> Task description
What this exercise needs is every entry restated as written, with no pictures.
*** Input for this task Section Begins ***
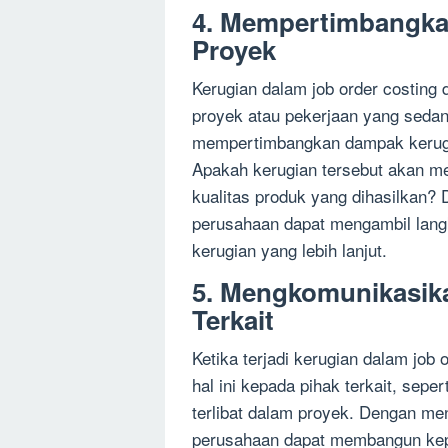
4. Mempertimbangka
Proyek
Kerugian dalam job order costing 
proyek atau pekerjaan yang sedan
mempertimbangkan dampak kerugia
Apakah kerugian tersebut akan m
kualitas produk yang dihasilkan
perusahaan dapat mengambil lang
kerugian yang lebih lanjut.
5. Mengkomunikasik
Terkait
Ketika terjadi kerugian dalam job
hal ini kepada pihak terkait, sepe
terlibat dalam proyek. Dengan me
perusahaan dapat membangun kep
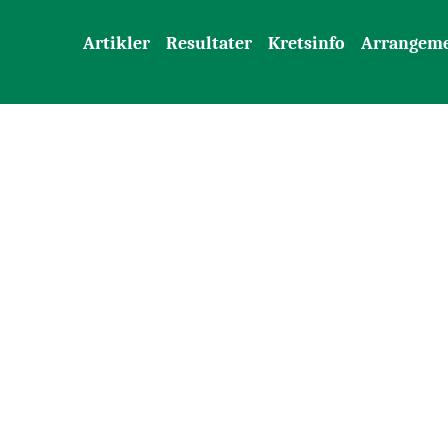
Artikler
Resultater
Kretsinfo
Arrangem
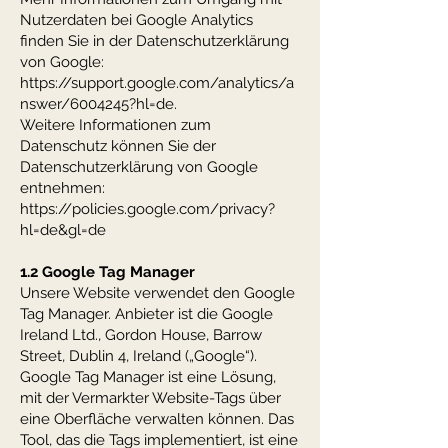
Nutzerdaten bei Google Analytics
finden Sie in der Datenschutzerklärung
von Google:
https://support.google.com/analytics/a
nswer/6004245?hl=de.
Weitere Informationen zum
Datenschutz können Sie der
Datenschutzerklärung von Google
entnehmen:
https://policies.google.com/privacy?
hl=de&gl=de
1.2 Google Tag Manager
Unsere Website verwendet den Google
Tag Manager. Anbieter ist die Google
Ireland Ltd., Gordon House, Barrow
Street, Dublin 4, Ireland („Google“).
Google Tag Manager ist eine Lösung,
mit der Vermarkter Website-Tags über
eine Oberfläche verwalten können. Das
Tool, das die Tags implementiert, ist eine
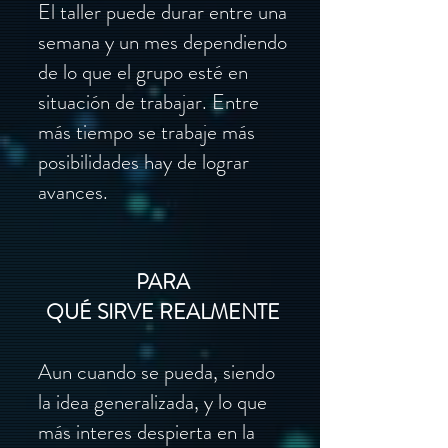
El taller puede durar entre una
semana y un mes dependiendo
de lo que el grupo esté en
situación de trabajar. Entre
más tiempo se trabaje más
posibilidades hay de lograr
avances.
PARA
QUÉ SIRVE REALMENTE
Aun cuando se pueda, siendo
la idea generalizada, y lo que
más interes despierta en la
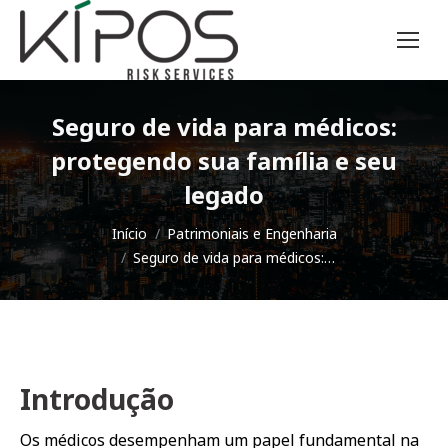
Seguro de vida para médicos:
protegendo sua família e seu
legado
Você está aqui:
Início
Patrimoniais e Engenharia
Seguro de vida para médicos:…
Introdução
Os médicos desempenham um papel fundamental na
*** Input for this task Section Ends ***
> Worked solution
4. Mempertimbangka
Proyek
Kerugian dalam job order costing 
proyek atau pekerjaan yang sedan
mempertimbangkan dampak kerugia
Apakah kerugian tersebut akan m
kualitas produk yang dihasilkan
perusahaan dapat mengambil lang
kerugian yang lebih lanjut.
5. Mengkomunikasik
Terkait
Ketika terjadi kerugian dalam job
hal ini kepada pihak terkait, sepe
terlibat dalam proyek. Dengan me
perusahaan dapat membangun kep
Artikler
Resultater
Kretsinfo
Arrangem
Nutzerdaten bei Google Analytics
finden Sie in der Datenschutzerklärung
von Google:
https://support.google.com/analytics/a
nswer/6004245?hl=de.
Weitere Informationen zum
Datenschutz können Sie der
Datenschutzerklärung von Google
entnehmen:
https://policies.google.com/privacy?
hl=de&gl=de
1.2 Google Tag Manager
Unsere Website verwendet den Google
Tag Manager. Anbieter ist die Google
Ireland Ltd., Gordon House, Barrow
Street, Dublin 4, Ireland („Google“).
Google Tag Manager ist eine Lösung,
mit der Vermarkter Website-Tags über
eine Oberfläche verwalten können. Das
Tool, das die Tags implementiert, ist eine
El taller puede durar entre una
semana y un mes dependiendo
de lo que el grupo esté en
situación de trabajar. Entre
más tiempo se trabaje más
posibilidades hay de lograr
avances.
PARA
QUÉ SIRVE REALMENTE
Aun cuando se pueda, siendo
la idea generalizada, y lo que
más interes despierta en la
Seguro de vida para médicos:
protegendo sua família e seu
legado
Você está aqui:
Início
Patrimoniais e Engenharia
Seguro de vida para médicos:…
Introdução
Os médicos desempenham um papel fundamental na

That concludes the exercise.